The bystander inaction, known at the time as the Kitty
Genovese Syndrome, and later as the bystander effect, has now
been accepted as an observable psychological syndrome.
In the early morning hours of March 13, Kitty Genovese was
walking to her Queens apartment from the parking lot located
only 20 feet from her front door, shortly after leaving work.
The 5’1”, 105 pound woman was quickly overtaken by a
stranger who emerged from the shadows. The man, serial rapist
and killer Winston Moseley, jumped on top of Kitty and stabbed
her several times with the knife he was carrying. After the
initial attack, Genovese screamed, “Oh my God! He stabbed me!

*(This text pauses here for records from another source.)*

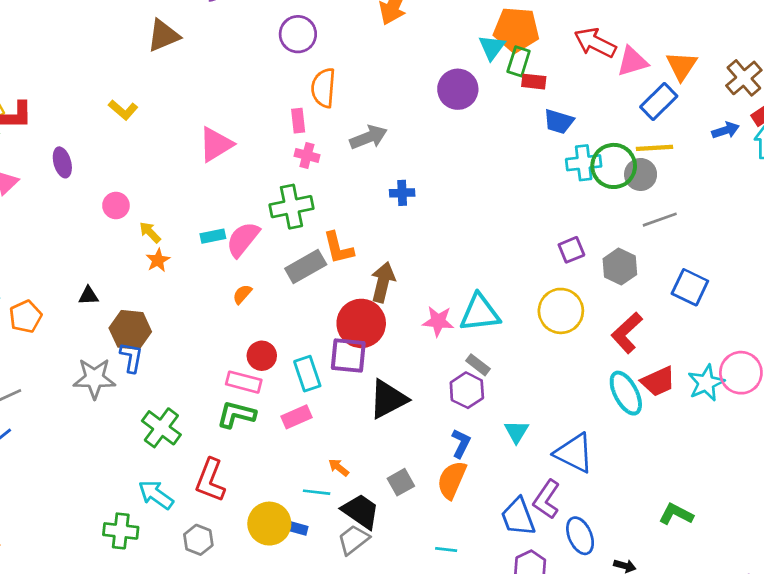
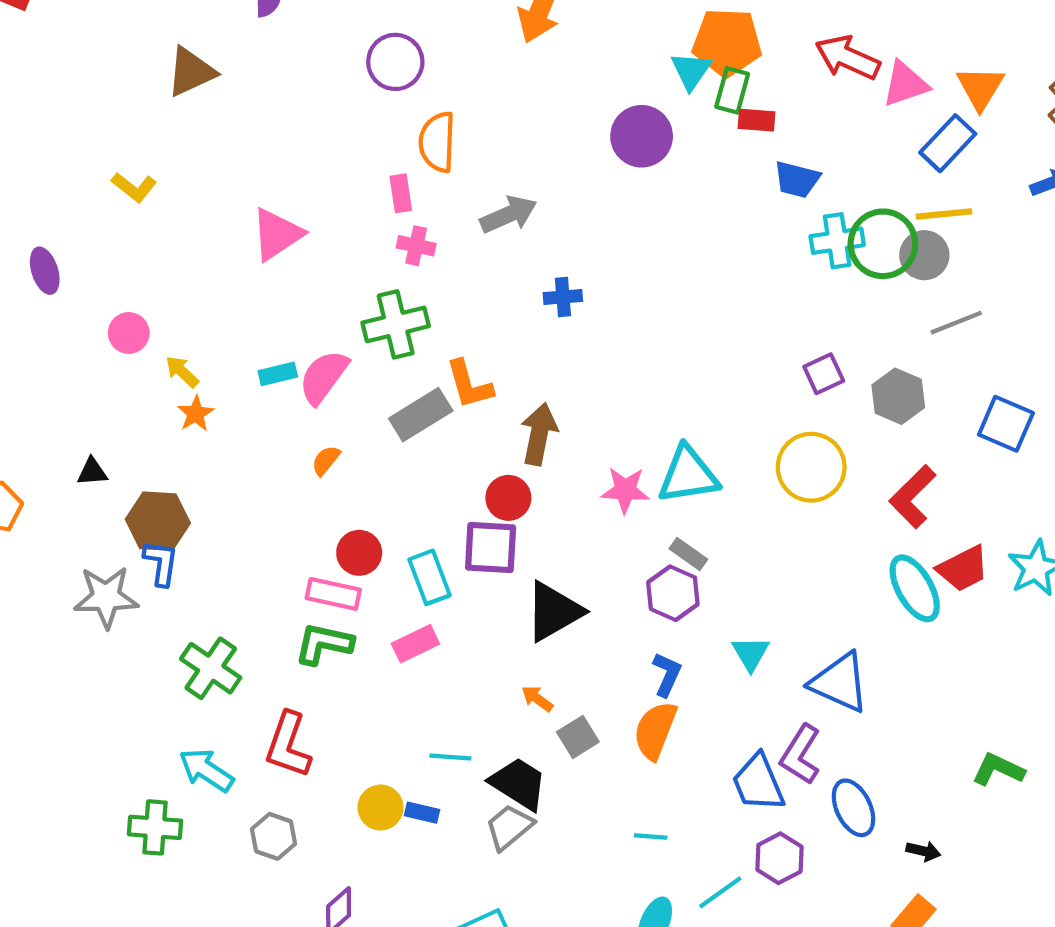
red circle: (361, 323) -> (508, 498), size x0.6
orange arrow: (339, 467) -> (537, 699), moved
yellow circle: (269, 524) -> (380, 808), size x0.7

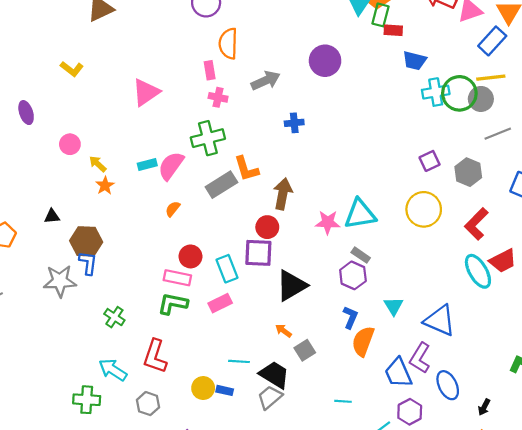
purple circle: (642, 136) -> (325, 61), moved
green cross: (211, 668) -> (114, 317), size x0.7
orange semicircle: (655, 730) -> (363, 341), moved
black arrow: (923, 851) -> (484, 407), turned 105

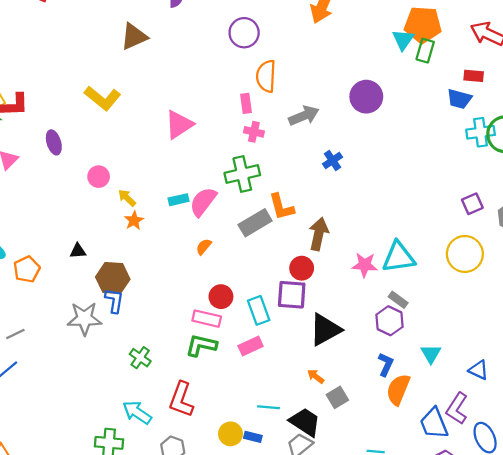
red rectangle: (393, 30) -> (474, 76), moved
yellow L-shape: (72, 69) -> (103, 98), size x1.5
blue cross: (294, 123) -> (333, 160), turned -30
blue triangle: (440, 320) -> (479, 370), size x0.6

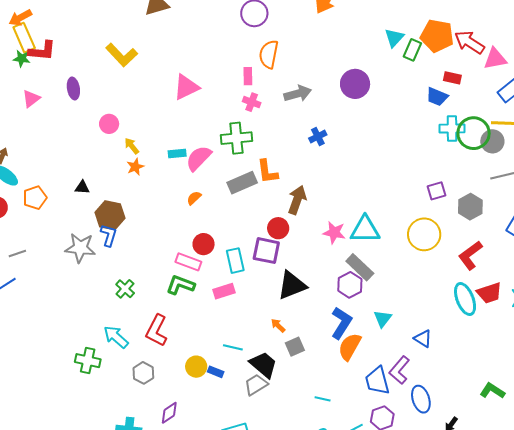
orange pentagon: (423, 25) -> (437, 36), moved
gray rectangle: (398, 300) -> (360, 267), size x1.6
blue L-shape: (386, 364) -> (341, 323), size x1.5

Please help me! Please help me!”
At this point, several lights turned on in the nearby apartment
complex and some of the tenants took notice of the attack
occurring on the street below. Irene Frost, a resident of Kitty’s
apartment building, later testified that she heard Kitty’s screams
plainly. “There was another shriek and she was lying down
crying.” Robert Mozer, a resident on the seventh floor of the
same building, slid open his window and observed the struggle
taking place. Upon observing Moseley attacking Genovese,
Mozer yelled, “Hey, let that girl alone!” Moseley took notice of
Mozer’s request and quickly ran away. Mozer closed his
window, the lights in the apartment complex went out, and
everyone went back to sleep.
The apartment tenant’s failed to take notice of Kitty, who was
now lying on the ground, sobbing, bleeding badly from several
open stab wounds. Despite her injuries and her neighbors’

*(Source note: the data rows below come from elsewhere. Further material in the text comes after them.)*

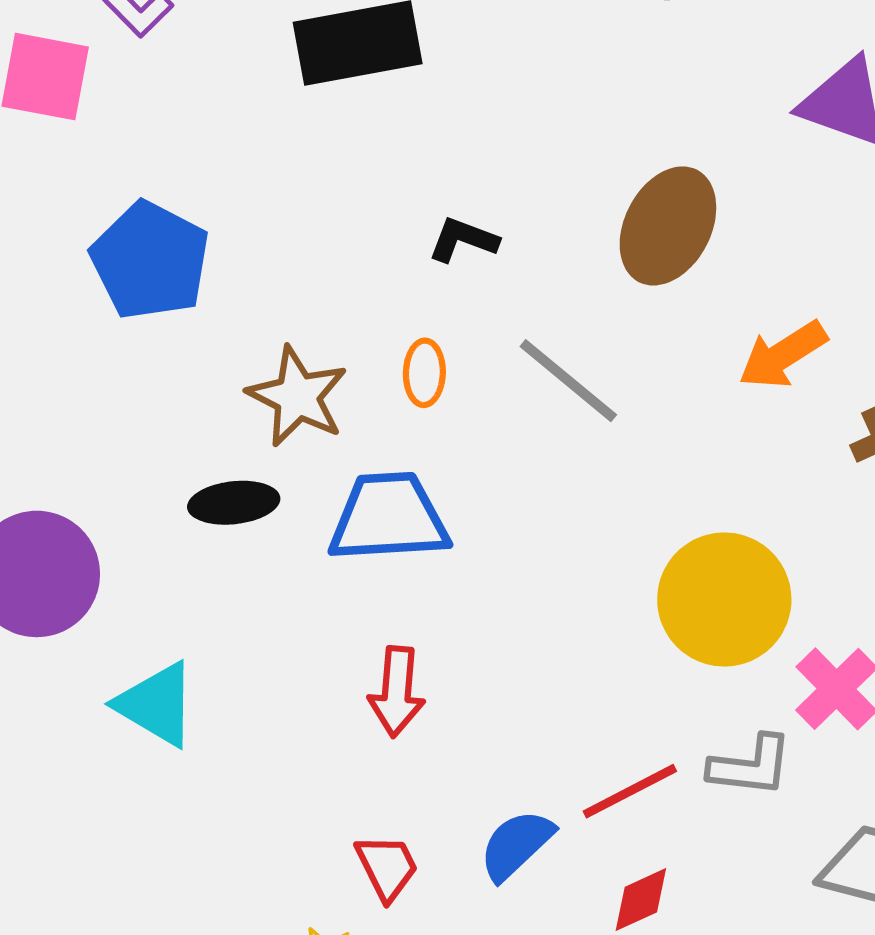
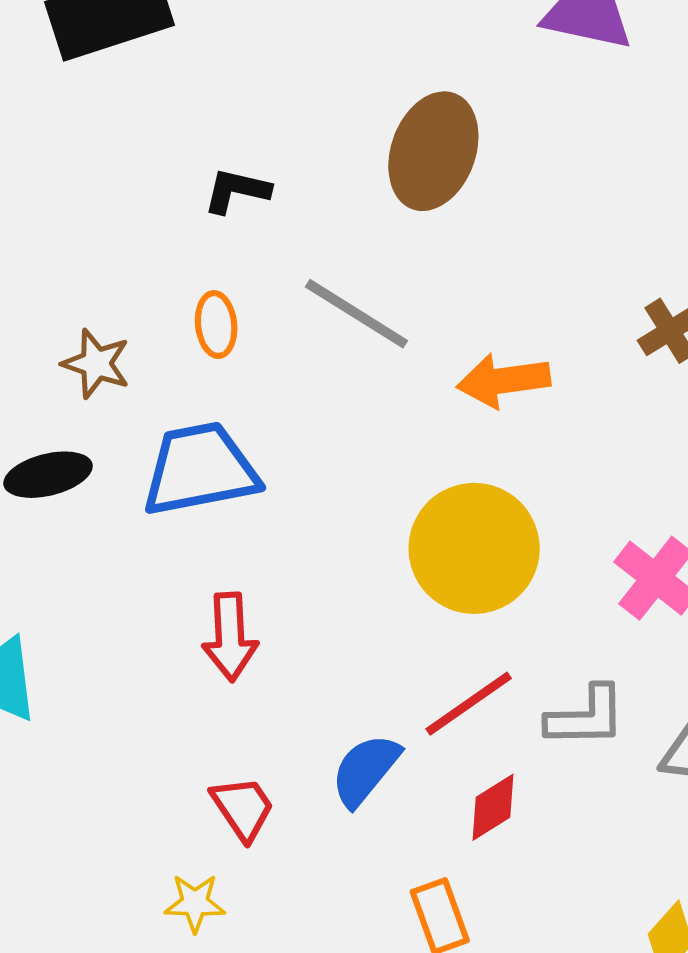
orange arrow: (783, 355) -> (504, 380), moved, turned 32
brown star: (297, 397) -> (96, 364), size x0.7
yellow circle: (724, 599) -> (474, 548), moved
gray L-shape: (751, 766) -> (586, 717), moved

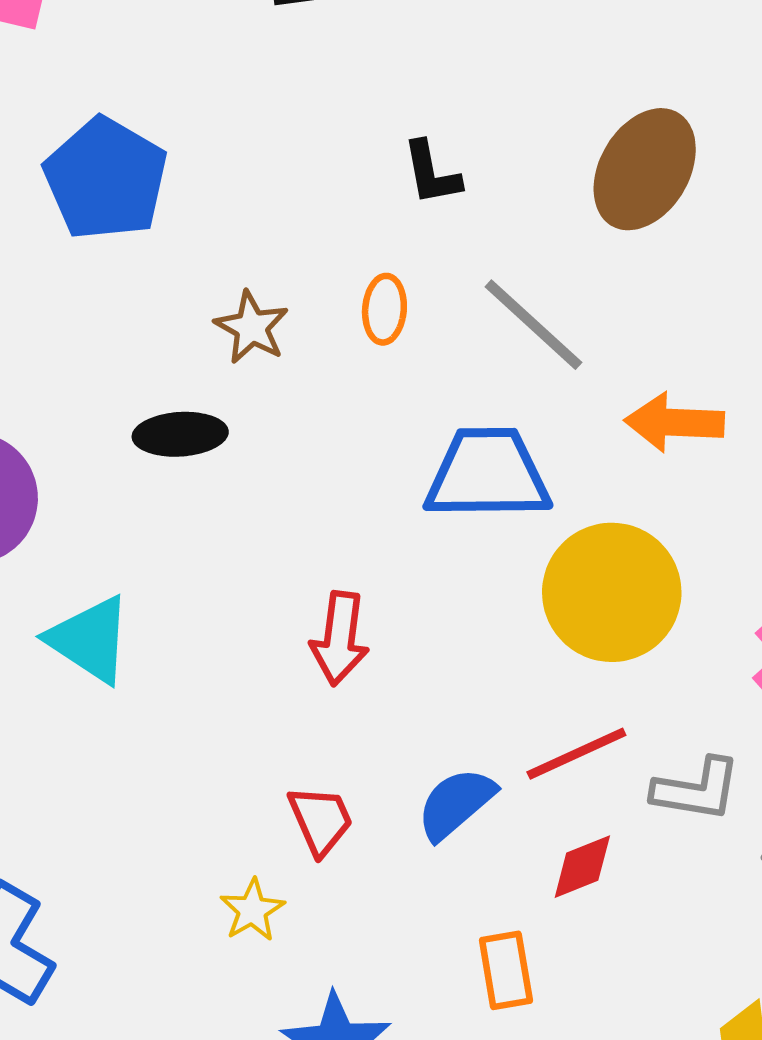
black L-shape: (237, 191) -> (431, 173), turned -124
blue trapezoid: (200, 469) -> (488, 474), moved
yellow star: (195, 903) -> (252, 910), turned 30

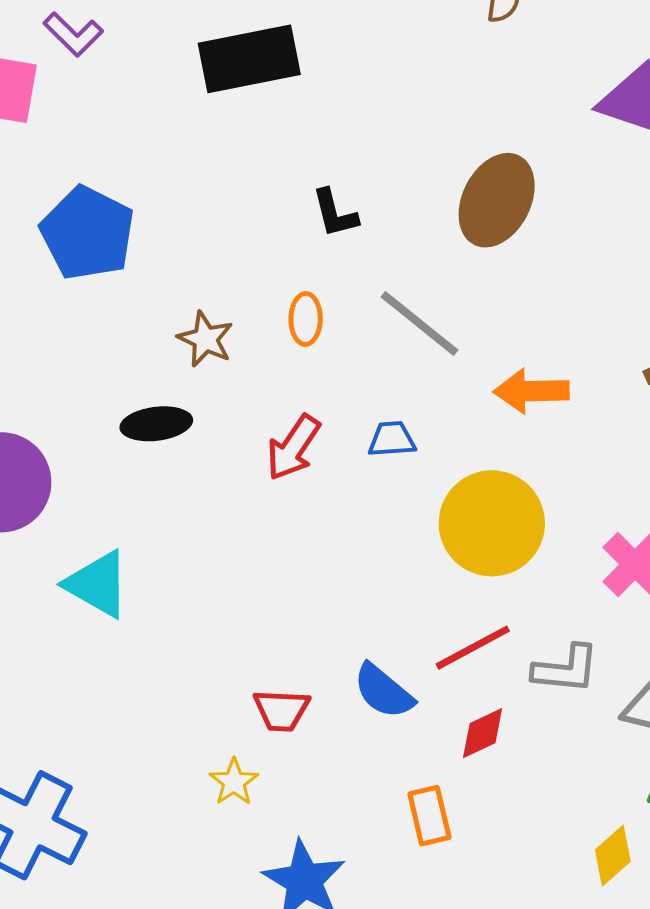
blue trapezoid: (488, 474) -> (392, 439), size x0.5
red arrow: (340, 638) -> (293, 448), moved, turned 30
blue semicircle: (456, 804) -> (383, 691), turned -96
red trapezoid: (321, 820) -> (281, 710), turned 120

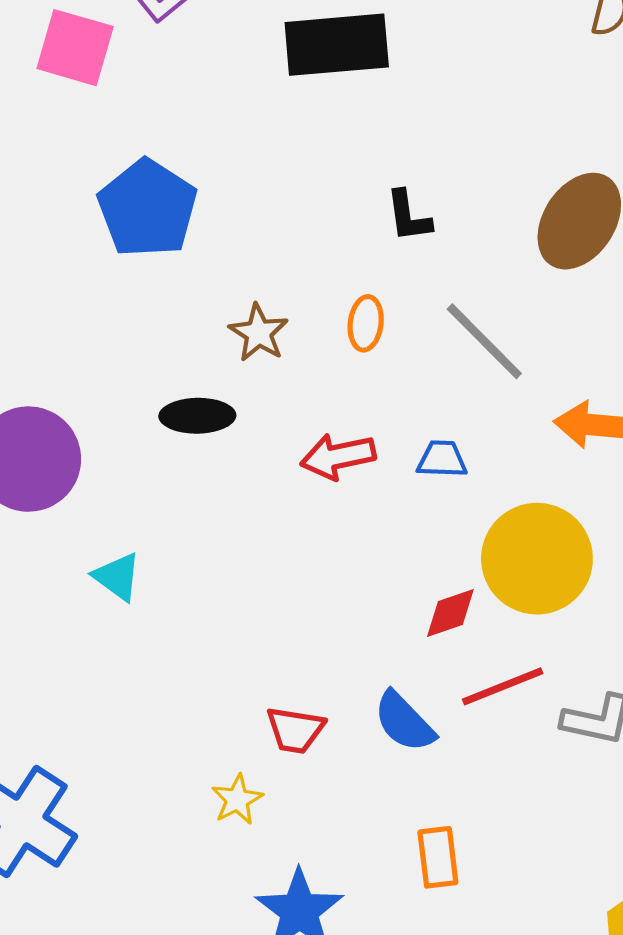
red arrow: (293, 448) -> (338, 456), turned 38
cyan triangle: (97, 584) -> (117, 577), size x0.7
red diamond: (483, 733) -> (450, 613), moved

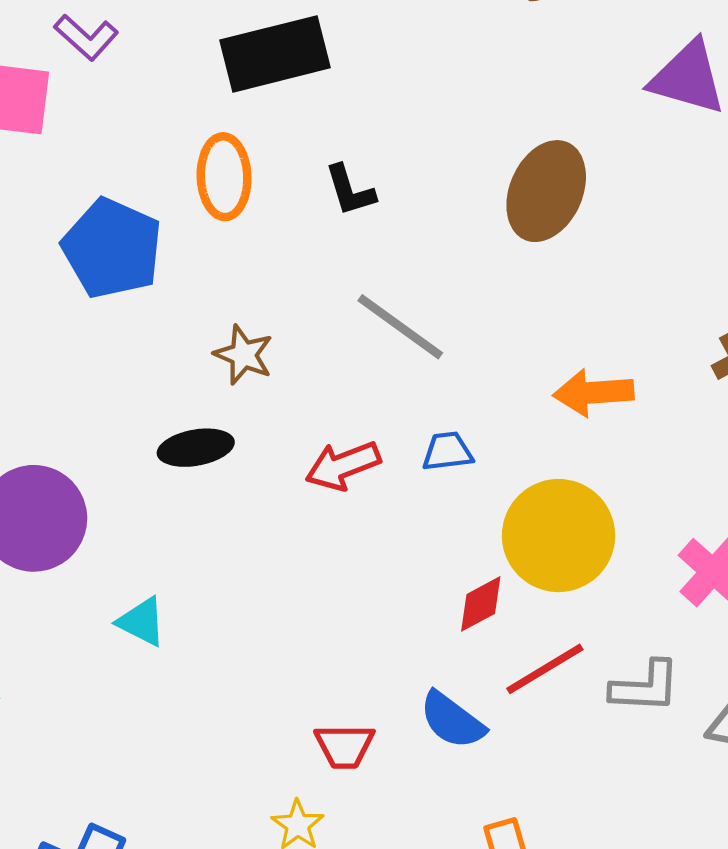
black L-shape: (408, 216) -> (350, 190), moved
orange ellipse: (366, 323) -> (224, 177), moved, size x1.5
gray line: (484, 341) -> (400, 327), moved

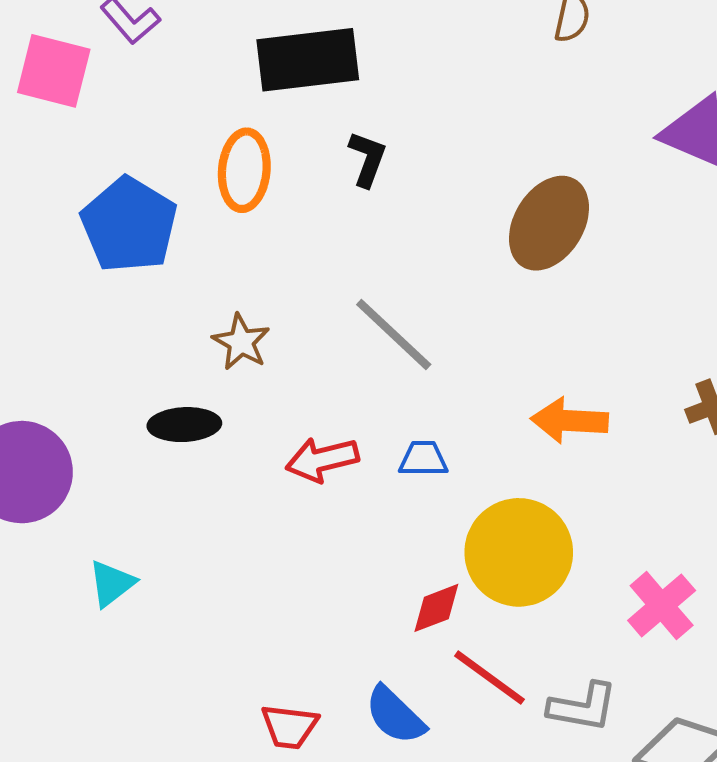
black L-shape: (350, 190) -> (367, 159), moved, turned -150
cyan triangle: (142, 622) -> (112, 583), turned 48
red line: (545, 669) -> (490, 678), turned 60

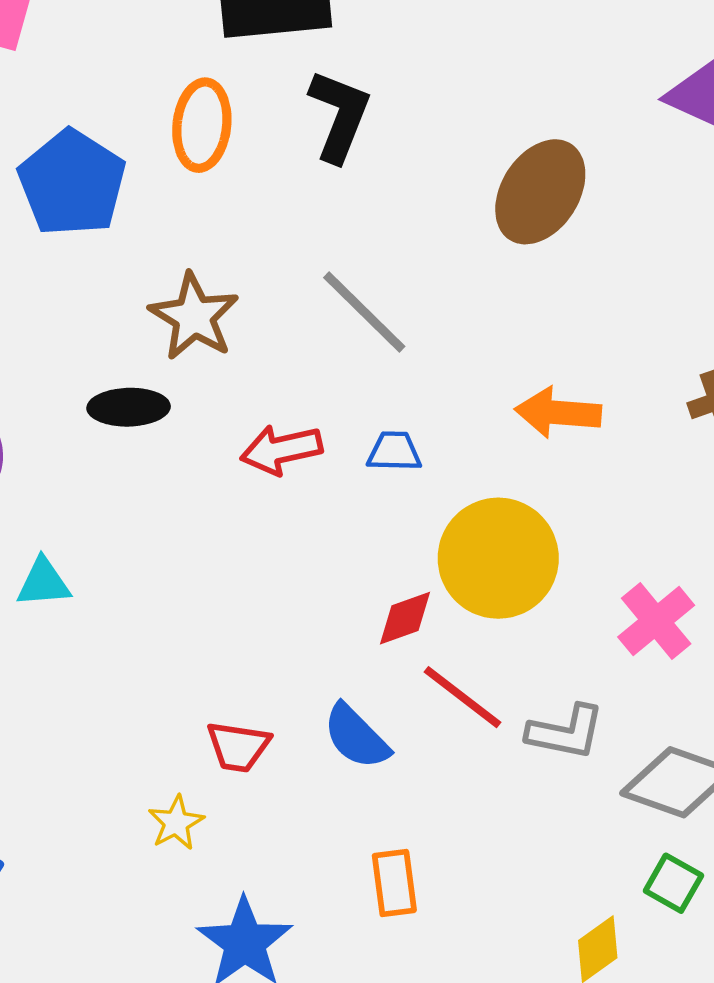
black L-shape: (367, 159) -> (339, 116), size x1.5
brown star: (241, 342) -> (194, 317), size x1.4
cyan triangle: (112, 583) -> (44, 583), turned 32

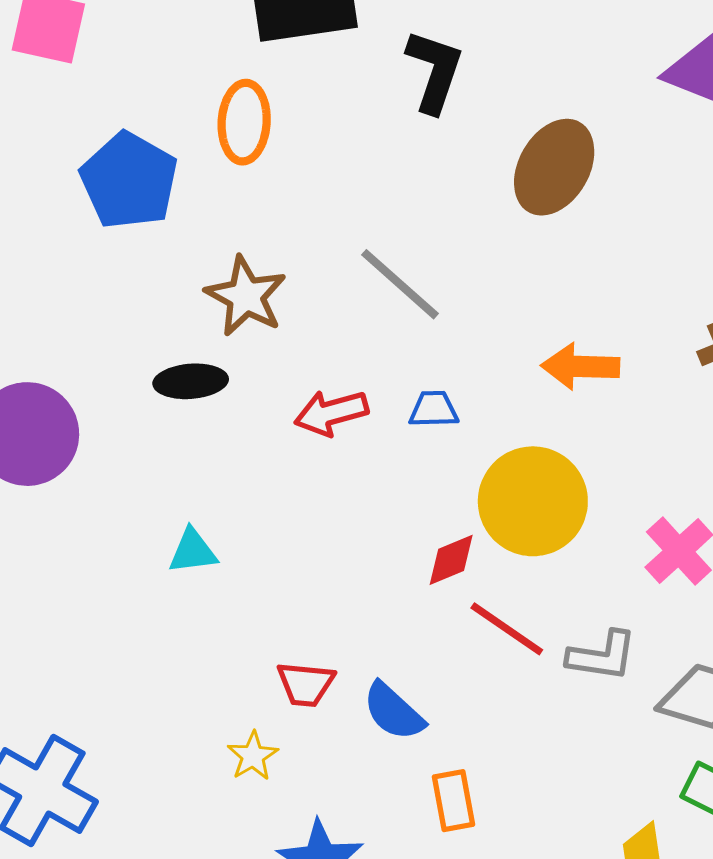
black L-shape: (339, 116) -> (434, 71), moved
cyan triangle: (44, 583) -> (193, 551), moved
blue semicircle: (356, 737) -> (394, 711), moved

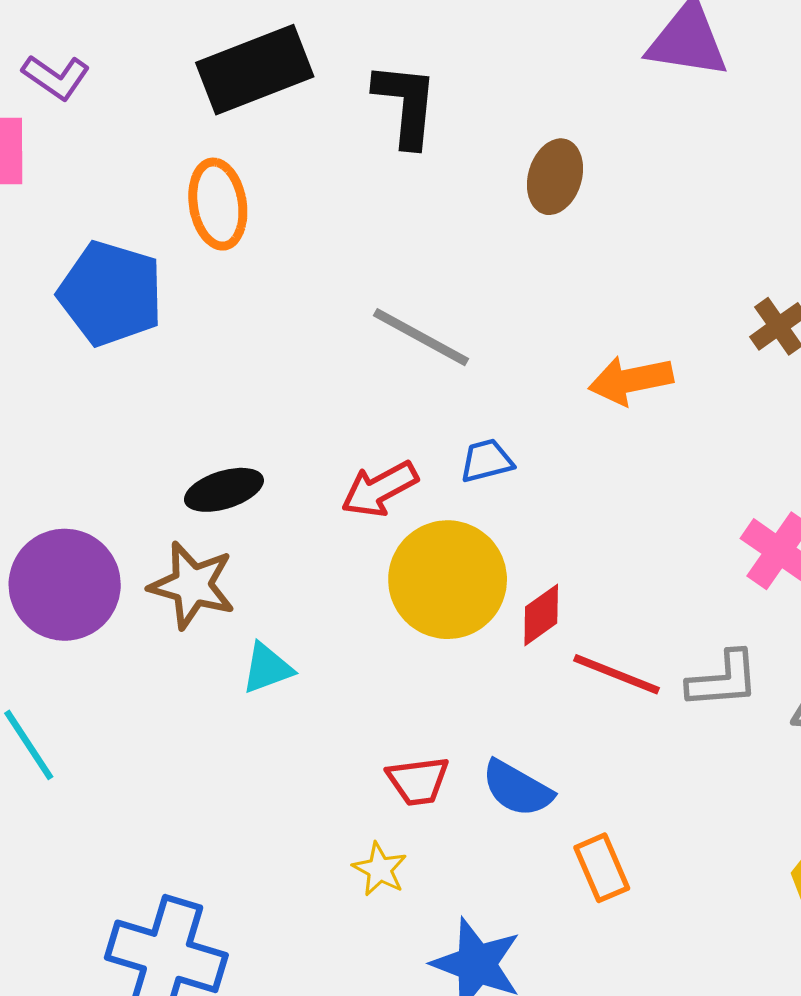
brown ellipse: (554, 167) -> (555, 177), size x0.7
brown star: (246, 296) -> (192, 585), moved
yellow circle: (533, 501) -> (448, 580), moved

indifference, Catherine managed to drag herself to the side of
the building. Her attacker returned once more and stabbed the
Genovese, who screamed, “I’m dying! I’m dying!” As
happened the time before, several lights in the apartment
building went on and windows opened to survey the scene
below. Majorie and Samuel Koshkin witnessed the attack from
their apartment building. Mr. Koshkin wanted to call police,
but his wife advised against it, saying that “there must have
been 30 calls already.” Another woman on the second floor
even witnessed her assailant “bending down over [Kitty],
beating her,” yet failed to call police.
The attacker fled once more at the sight of the lights from
within the building. Kitty managed to pull herself to the back
of the apartment and managed to open a door leading to the
second floor, but collapsed in the lobby. Winston Moseley
returned again, calmly following the trail of blood to the back
of the building to the severely wounded Kitty lying on the floor.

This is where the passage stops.